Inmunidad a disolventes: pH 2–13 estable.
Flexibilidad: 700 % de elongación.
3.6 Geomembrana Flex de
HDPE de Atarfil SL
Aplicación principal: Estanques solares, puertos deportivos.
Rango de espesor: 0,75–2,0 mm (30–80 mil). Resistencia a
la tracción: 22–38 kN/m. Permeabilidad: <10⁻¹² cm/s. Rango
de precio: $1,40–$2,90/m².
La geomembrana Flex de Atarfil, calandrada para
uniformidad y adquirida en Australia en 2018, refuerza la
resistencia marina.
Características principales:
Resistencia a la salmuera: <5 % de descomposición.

· · · · · · ·

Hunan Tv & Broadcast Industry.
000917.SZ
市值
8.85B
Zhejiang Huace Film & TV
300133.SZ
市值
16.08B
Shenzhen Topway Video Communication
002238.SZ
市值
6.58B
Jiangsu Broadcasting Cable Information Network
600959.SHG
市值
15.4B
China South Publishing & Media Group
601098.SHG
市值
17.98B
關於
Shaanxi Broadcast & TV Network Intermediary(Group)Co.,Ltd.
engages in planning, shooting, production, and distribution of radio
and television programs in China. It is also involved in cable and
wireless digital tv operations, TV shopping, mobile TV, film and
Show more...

· · · · · · ·

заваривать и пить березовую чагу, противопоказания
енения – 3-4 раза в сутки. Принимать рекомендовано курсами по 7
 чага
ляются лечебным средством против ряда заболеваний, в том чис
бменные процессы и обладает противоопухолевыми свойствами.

· · · · · · ·

→ **Requirement**: In the listing above, the lines from the one containing "Inmunidad a disolventes: pH 2–13 estable." through the one containing "uniformidad y adquirida" must be set down exactly, with no other lines.

→ **Answer box**:
Inmunidad a disolventes: pH 2–13 estable.
Flexibilidad: 700 % de elongación.
3.6 Geomembrana Flex de
HDPE de Atarfil SL
Aplicación principal: Estanques solares, puertos deportivos.
Rango de espesor: 0,75–2,0 mm (30–80 mil). Resistencia a
la tracción: 22–38 kN/m. Permeabilidad: <10⁻¹² cm/s. Rango
de precio: $1,40–$2,90/m².
La geomembrana Flex de Atarfil, calandrada para
uniformidad y adquirida en Australia en 2018, refuerza la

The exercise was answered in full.